## independent Metropolis-Hastings

Posted in Books, Statistics with tags , , , , , , on November 24, 2015 by xi'an

“In this paper we have demonstrated the potential benefits, both theoretical and practical, of the independence sampler over the random walk Metropolis algorithm.”

Peter Neal and Tsun Man Clement Lee arXived a paper on optimising the independent Metropolis-Hastings algorithm. I was a bit surprised at this “return” of the independent sampler, which I hardly mention in my lectures, so I had a look at the paper. The goal is to produce an equivalent to what Gelman, Gilks and Wild (1996) obtained for random walk samplers.  In the formal setting when the target is a product of n identical densities f, the optimal number k of components to update in one Metropolis-Hastings (within Gibbs) round is approximately 2.835/I, where I is the symmetrised Kullback-Leibler distance between the (univariate) target f and the independent proposal q. When I is finite. The most surprising part is that the optimal acceptance rate is again 0.234, as in the random walk case. This is surprising in that I usually associate the independent Metropolis-Hastings algorithm with high acceptance rates. But this is of course when calibrating the proposal q, not the block size k of the Gibbs part. Hence, while this calibration of the independent Metropolis-within-Gibbs sampler is worth the study and almost automatically applicable, it remains that it only applies to a certain category of problems where blocking can take place. As in the disease models illustrating the paper. And requires an adequate choice of proposal distribution for, otherwise, the above quote becomes inappropriate.

## bouncy particle sampler

Posted in pictures, Statistics, Travel, University life with tags , , , , , , , on October 30, 2015 by xi'an

Alexandre Bouchard-Coté, Sebastian Vollmer and Arnaud Doucet just arXived a paper with the above title, which reminded me of a proposal Kerrie Mengersen and I made at Valencia 7, in Tenerife, the [short-lived!] pinball sampler. This sampler was a particle (MCMC) sampler where we used the location of the other particles to avoid their neighbourhood, by bouncing away from them according to a delayed rejection principle, with an overall Gibbs justification since the resulting target was the product of copies of the target distribution. The difficulty in implementing the (neat!) idea was in figuring out the amount of bouncing or, in more physical terms, the energy allocated to the move.

In the current paper, inspired from an earlier paper in physics, the Markov chain (or single particle) evolves by linear moves, changing directions according to a Poisson process, with intensity and direction depending on the target distribution. A local version takes advantage of a decomposition of the target into a product of terms involving only some components of the whole parameter to be simulated.
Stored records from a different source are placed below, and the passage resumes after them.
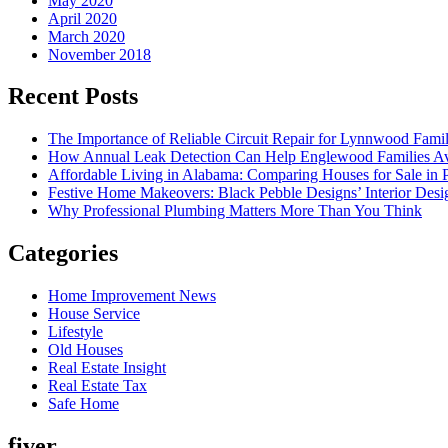
May 2020
April 2020
March 2020
November 2018
Recent Posts
The Importance of Reliable Circuit Repair for Lynnwood Famil
How Annual Leak Detection Can Help Englewood Families Av
Affordable Living in Alabama: Comparing Houses for Sale in Pr
Festive Home Makeovers: Black Pebble Designs’ Interior Desig
Why Professional Plumbing Matters More Than You Think
Categories
Home Improvement News
House Service
Lifestyle
Old Houses
Real Estate Insight
Real Estate Tax
Safe Home
fiver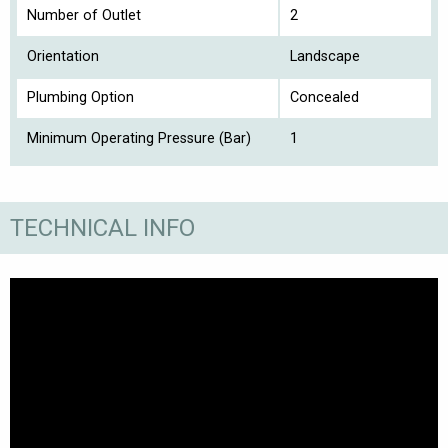
Number of Outlet
2
Orientation
Landscape
Plumbing Option
Concealed
Minimum Operating Pressure (Bar)
1
TECHNICAL INFO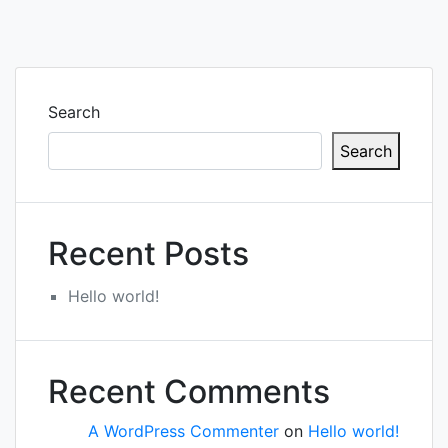
Search
Search
Recent Posts
Hello world!
Recent Comments
A WordPress Commenter
on
Hello world!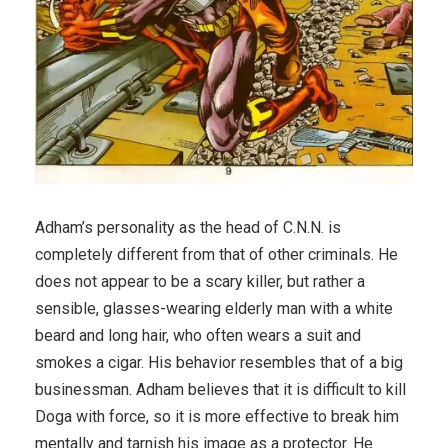
Adham’s personality as the head of C.N.N. is
completely different from that of other criminals. He
does not appear to be a scary killer, but rather a
sensible, glasses-wearing elderly man with a white
beard and long hair, who often wears a suit and
smokes a cigar. His behavior resembles that of a big
businessman. Adham believes that it is difficult to kill
Doga with force, so it is more effective to break him
mentally and tarnish his image as a protector. He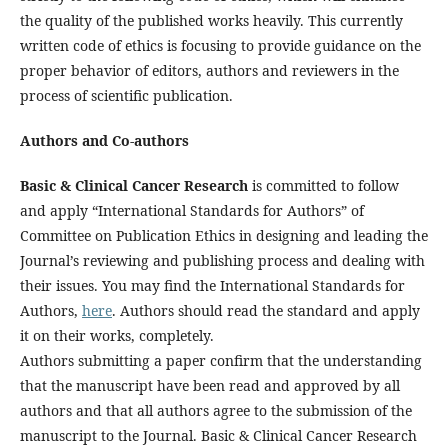
the quality of the published works heavily. This currently
written code of ethics is focusing to provide guidance on the
proper behavior of editors, authors and reviewers in the
process of scientific publication.
Authors and Co-authors
Basic & Clinical Cancer Research
is committed to follow
and apply “International Standards for Authors” of
Committee on Publication Ethics in designing and leading the
Journal’s reviewing and publishing process and dealing with
their issues. You may find the International Standards for
Authors,
here
. Authors should read the standard and apply
it on their works, completely.
Authors submitting a paper confirm that the understanding
that the manuscript have been read and approved by all
authors and that all authors agree to the submission of the
manuscript to the Journal. Basic & Clinical Cancer Research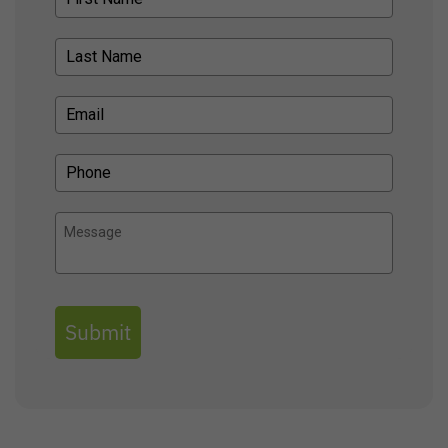
Submit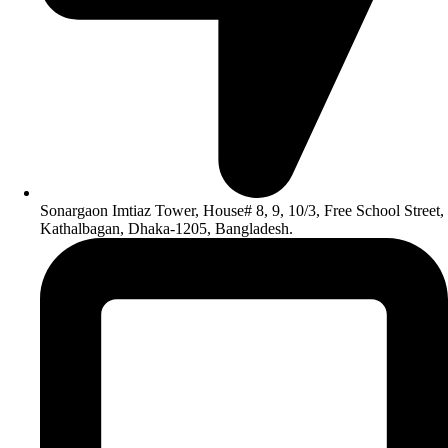
Sonargaon Imtiaz Tower, House# 8, 9, 10/3, Free School Street,
Kathalbagan, Dhaka-1205, Bangladesh.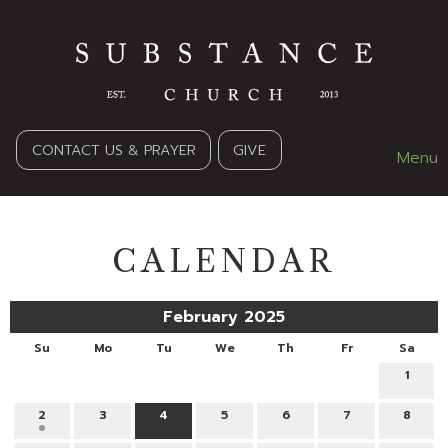
CONTACT US & PRAYER
GIVE
Menu
CALENDAR
February 2025
Su
Mo
Tu
We
Th
Fr
Sa
1
2
3
4
5
6
7
8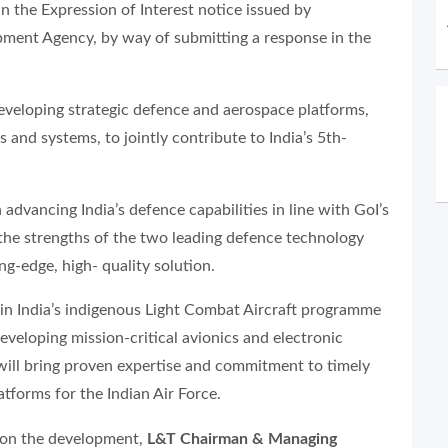
in the Expression of Interest notice issued by
pment Agency, by way of submitting a response in the
developing strategic defence and aerospace platforms,
 and systems, to jointly contribute to India’s 5th-
 advancing India’s defence capabilities in line with GoI’s
 the strengths of the two leading defence technology
ng-edge, high- quality solution.
e in India’s indigenous Light Combat Aircraft programme
veloping mission-critical avionics and electronic
 will bring proven expertise and commitment to timely
tforms for the Indian Air Force.
on the development,
L&T Chairman & Managing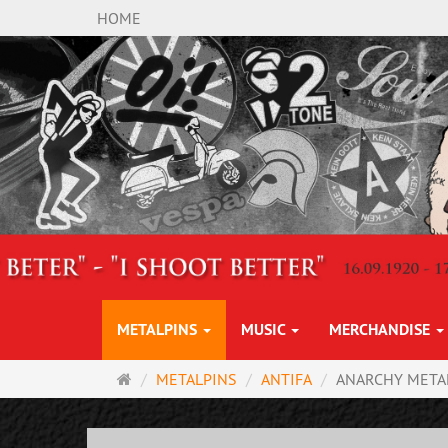
HOME
METALPINS
MUSIC
MERCHANDISE
Main
METALPINS
ANTIFA
ANARCHY META
page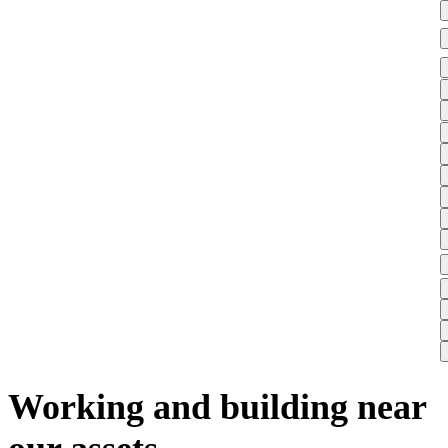
Working and building near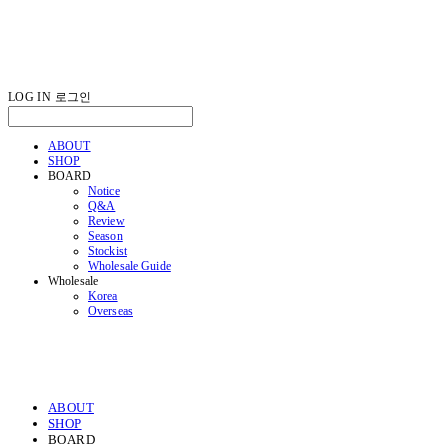
LOG IN
로그인
ABOUT
SHOP
BOARD
Notice
Q&A
Review
Season
Stockist
Wholesale Guide
Wholesale
Korea
Overseas
ABOUT
SHOP
BOARD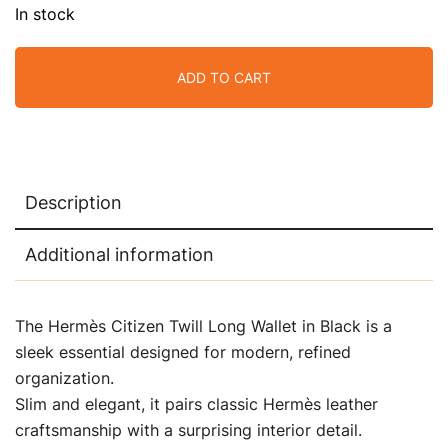
In stock
ADD TO CART
Description
Additional information
The Hermès Citizen Twill Long Wallet in Black is a
sleek essential designed for modern, refined
organization.
Slim and elegant, it pairs classic Hermès leather
craftsmanship with a surprising interior detail.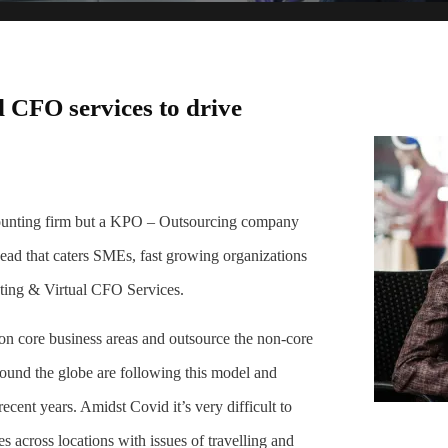
 CFO services to drive
counting firm but a KPO – Outsourcing company
 head that caters SMEs, fast growing organizations
ting & Virtual CFO Services.
e on core business areas and outsource the non-core
round the globe are following this model and
cent years. Amidst Covid it’s very difficult to
es across locations with issues of travelling and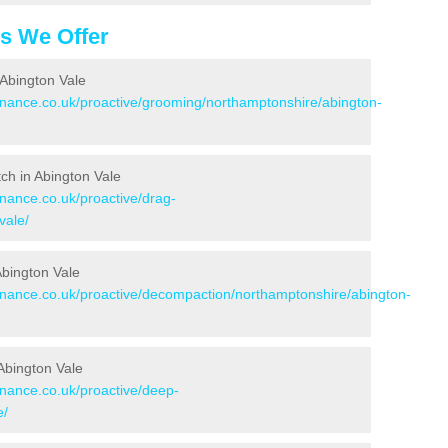
es We Offer
 Abington Vale
tenance.co.uk/proactive/grooming/northamptonshire/abington-
tch in Abington Vale
enance.co.uk/proactive/drag-
vale/
Abington Vale
tenance.co.uk/proactive/decompaction/northamptonshire/abington-
Abington Vale
enance.co.uk/proactive/deep-
e/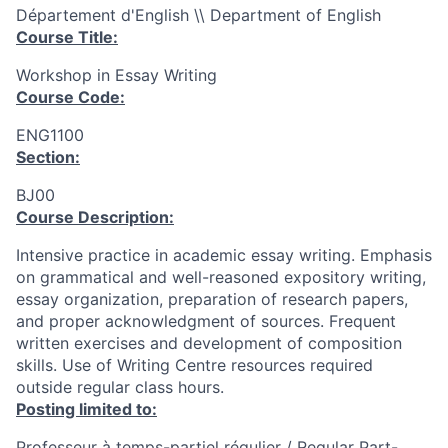
Département d'English \\ Department of English
Course Title:
Workshop in Essay Writing
Course Code:
ENG1100
Section:
BJ00
Course Description:
Intensive practice in academic essay writing. Emphasis
on grammatical and well-reasoned expository writing,
essay organization, preparation of research papers,
and proper acknowledgment of sources. Frequent
written exercises and development of composition
skills. Use of Writing Centre resources required
outside regular class hours.
Posting limited to:
Professeur à temps-partiel régulier / Regular Part-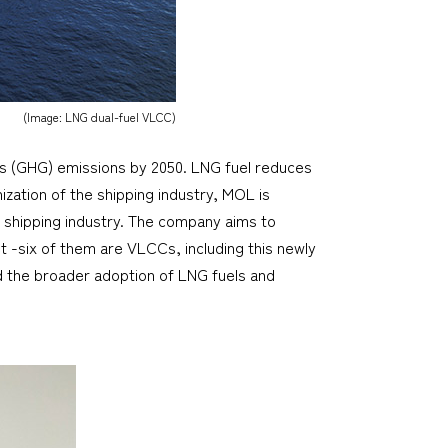
(Image: LNG dual-fuel VLCC)
as (GHG) emissions by 2050. LNG fuel reduces
zation of the shipping industry, MOL is
 shipping industry. The company aims to
t -six of them are VLCCs, including this newly
d the broader adoption of LNG fuels and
And hence allowing for moves in subspaces. An extension proposed by the authors is to bounce along the Hamiltonian isoclines. The method is demonstrably ergodic and irreducible. In practice, I wonder at the level of calibration or preliminary testing required to facilitate the exploration of the parameter space, particularly in the local version that seems to multiply items to be calibrated.

## asynchronous distributed Gibbs sampling

Posted in Books, Statistics, Travel, University life with tags , , , , , , , on October 13, 2015 by xi'an

Alexander Terenin, Dan Simpson, and David Draper just arXived a paper on an alternative brand of Gibbs sampler, which they think can revolutionise the sampler and overcome its well-known bottlenecks. David had sent me the paper in advance and thus I had time to read it in the plane to Calgary. (This is also the very first paper I see acknowledging a pair of trousers..! With no connection whatsoever with bottlenecks!)

“Note that not all updates that are sent will be received by all other workers: because of network traffic congestion and other types of failures, a significant portion of the updates will be lost along the way.”

The approach is inherently parallel in that several “workers” (processors or graphical units) run Gibbs samplers in parallel, using their current knowledge of the system. This means they update a component of the model parameter, based on the information they have last received, and then send back this new value to the system. For physical reasons, there is not instantaneity in this transmission and thus all workers do not condition on the same “current” value, necessarily. Perceiving this algorithm as a “garden of forking paths” where each full conditional uses values picked at random from a collection of subchains (one for each worker), I can see why the algorithm should remain valid.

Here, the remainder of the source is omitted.